**Work item:**
Give the data again exactly, stopping after the "like it’s becoming too much." line.

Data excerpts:
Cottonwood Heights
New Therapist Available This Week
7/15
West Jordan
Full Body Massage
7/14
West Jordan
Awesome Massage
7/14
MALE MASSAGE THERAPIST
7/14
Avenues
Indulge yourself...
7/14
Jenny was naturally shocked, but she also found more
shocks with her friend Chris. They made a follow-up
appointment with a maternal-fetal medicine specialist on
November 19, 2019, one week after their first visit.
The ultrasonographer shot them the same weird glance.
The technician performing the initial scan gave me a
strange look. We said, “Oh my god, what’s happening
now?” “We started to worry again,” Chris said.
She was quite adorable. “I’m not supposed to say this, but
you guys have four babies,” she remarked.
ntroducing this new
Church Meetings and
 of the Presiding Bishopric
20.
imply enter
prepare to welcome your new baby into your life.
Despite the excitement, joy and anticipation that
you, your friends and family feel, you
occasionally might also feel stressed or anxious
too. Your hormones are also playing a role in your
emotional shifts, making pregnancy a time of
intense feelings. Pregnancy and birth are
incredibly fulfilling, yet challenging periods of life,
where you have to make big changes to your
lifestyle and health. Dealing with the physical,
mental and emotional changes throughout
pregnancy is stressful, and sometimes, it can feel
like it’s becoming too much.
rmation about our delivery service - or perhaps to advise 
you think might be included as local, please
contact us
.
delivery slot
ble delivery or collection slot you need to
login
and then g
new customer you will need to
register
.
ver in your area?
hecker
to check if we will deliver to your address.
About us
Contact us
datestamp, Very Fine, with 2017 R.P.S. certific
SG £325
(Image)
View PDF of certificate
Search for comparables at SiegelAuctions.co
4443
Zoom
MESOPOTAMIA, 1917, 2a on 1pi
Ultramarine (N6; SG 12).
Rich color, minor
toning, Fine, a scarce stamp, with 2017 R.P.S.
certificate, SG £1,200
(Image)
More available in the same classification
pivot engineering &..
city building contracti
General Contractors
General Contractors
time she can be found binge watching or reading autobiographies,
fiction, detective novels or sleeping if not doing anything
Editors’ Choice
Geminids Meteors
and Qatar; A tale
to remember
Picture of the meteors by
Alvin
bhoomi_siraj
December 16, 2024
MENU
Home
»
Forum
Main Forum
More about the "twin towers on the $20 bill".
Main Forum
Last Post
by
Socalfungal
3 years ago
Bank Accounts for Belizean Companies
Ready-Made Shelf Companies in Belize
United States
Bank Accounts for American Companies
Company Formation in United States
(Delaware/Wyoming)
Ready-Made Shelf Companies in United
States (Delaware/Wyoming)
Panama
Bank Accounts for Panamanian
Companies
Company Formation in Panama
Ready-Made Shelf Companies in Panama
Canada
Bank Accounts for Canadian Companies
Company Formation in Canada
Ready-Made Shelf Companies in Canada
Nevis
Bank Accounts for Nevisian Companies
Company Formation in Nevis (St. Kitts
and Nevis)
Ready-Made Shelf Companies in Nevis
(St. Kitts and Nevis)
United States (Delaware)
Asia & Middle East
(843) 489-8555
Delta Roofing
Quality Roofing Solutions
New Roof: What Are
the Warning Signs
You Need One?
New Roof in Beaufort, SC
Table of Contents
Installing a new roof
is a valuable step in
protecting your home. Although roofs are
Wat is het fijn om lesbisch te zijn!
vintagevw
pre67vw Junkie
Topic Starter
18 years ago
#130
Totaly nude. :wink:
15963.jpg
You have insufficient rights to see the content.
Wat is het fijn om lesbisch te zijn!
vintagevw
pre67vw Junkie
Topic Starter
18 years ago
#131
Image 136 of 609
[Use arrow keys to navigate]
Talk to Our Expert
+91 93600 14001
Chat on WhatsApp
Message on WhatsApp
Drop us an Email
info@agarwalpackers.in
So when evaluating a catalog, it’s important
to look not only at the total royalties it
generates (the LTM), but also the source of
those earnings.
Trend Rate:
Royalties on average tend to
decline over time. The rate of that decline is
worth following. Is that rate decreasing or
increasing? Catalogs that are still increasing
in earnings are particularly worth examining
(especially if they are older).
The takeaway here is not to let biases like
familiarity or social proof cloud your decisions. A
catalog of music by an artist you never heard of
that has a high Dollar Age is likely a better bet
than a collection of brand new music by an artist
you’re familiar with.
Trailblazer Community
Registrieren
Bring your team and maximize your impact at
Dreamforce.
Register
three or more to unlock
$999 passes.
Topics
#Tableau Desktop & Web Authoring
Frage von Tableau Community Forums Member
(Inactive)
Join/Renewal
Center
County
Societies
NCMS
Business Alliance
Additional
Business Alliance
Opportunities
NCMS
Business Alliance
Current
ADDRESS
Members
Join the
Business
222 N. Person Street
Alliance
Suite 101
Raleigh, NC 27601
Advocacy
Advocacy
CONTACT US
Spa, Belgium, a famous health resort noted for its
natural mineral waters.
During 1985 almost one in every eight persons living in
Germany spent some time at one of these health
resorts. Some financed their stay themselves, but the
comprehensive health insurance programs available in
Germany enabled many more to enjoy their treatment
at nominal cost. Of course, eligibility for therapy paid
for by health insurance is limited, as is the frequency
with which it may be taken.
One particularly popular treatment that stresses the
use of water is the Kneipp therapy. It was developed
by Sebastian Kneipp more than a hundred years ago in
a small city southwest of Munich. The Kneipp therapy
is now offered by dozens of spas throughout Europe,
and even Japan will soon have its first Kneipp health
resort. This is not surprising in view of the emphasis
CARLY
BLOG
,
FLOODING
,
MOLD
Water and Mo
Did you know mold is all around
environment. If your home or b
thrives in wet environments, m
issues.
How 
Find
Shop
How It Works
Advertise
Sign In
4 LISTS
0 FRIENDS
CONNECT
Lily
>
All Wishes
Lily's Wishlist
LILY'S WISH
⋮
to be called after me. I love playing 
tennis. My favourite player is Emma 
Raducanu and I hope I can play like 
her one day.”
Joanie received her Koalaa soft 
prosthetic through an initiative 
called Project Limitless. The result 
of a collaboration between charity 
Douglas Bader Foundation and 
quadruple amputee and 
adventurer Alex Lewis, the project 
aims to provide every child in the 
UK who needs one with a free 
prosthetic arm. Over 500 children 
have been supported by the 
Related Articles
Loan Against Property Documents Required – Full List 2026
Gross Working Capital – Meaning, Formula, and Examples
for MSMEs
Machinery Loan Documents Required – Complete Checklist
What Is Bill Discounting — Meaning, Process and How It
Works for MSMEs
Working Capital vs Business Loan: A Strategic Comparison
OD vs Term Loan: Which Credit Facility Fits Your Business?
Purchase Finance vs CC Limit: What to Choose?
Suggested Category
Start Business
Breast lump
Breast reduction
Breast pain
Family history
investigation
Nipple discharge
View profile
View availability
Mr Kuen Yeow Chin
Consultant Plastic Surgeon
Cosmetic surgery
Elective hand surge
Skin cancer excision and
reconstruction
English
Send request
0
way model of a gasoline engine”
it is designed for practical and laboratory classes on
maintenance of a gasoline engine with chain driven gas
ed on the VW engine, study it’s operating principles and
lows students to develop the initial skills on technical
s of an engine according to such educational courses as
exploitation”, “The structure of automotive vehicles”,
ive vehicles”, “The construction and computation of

**Exercise solution:**
Cottonwood Heights
New Therapist Available This Week
7/15
West Jordan
Full Body Massage
7/14
West Jordan
Awesome Massage
7/14
MALE MASSAGE THERAPIST
7/14
Avenues
Indulge yourself...
7/14
Jenny was naturally shocked, but she also found more
shocks with her friend Chris. They made a follow-up
appointment with a maternal-fetal medicine specialist on
November 19, 2019, one week after their first visit.
The ultrasonographer shot them the same weird glance.
The technician performing the initial scan gave me a
strange look. We said, “Oh my god, what’s happening
now?” “We started to worry again,” Chris said.
She was quite adorable. “I’m not supposed to say this, but
you guys have four babies,” she remarked.
ntroducing this new
Church Meetings and
 of the Presiding Bishopric
20.
imply enter
prepare to welcome your new baby into your life.
Despite the excitement, joy and anticipation that
you, your friends and family feel, you
occasionally might also feel stressed or anxious
too. Your hormones are also playing a role in your
emotional shifts, making pregnancy a time of
intense feelings. Pregnancy and birth are
incredibly fulfilling, yet challenging periods of life,
where you have to make big changes to your
lifestyle and health. Dealing with the physical,
mental and emotional changes throughout
pregnancy is stressful, and sometimes, it can feel
like it’s becoming too much.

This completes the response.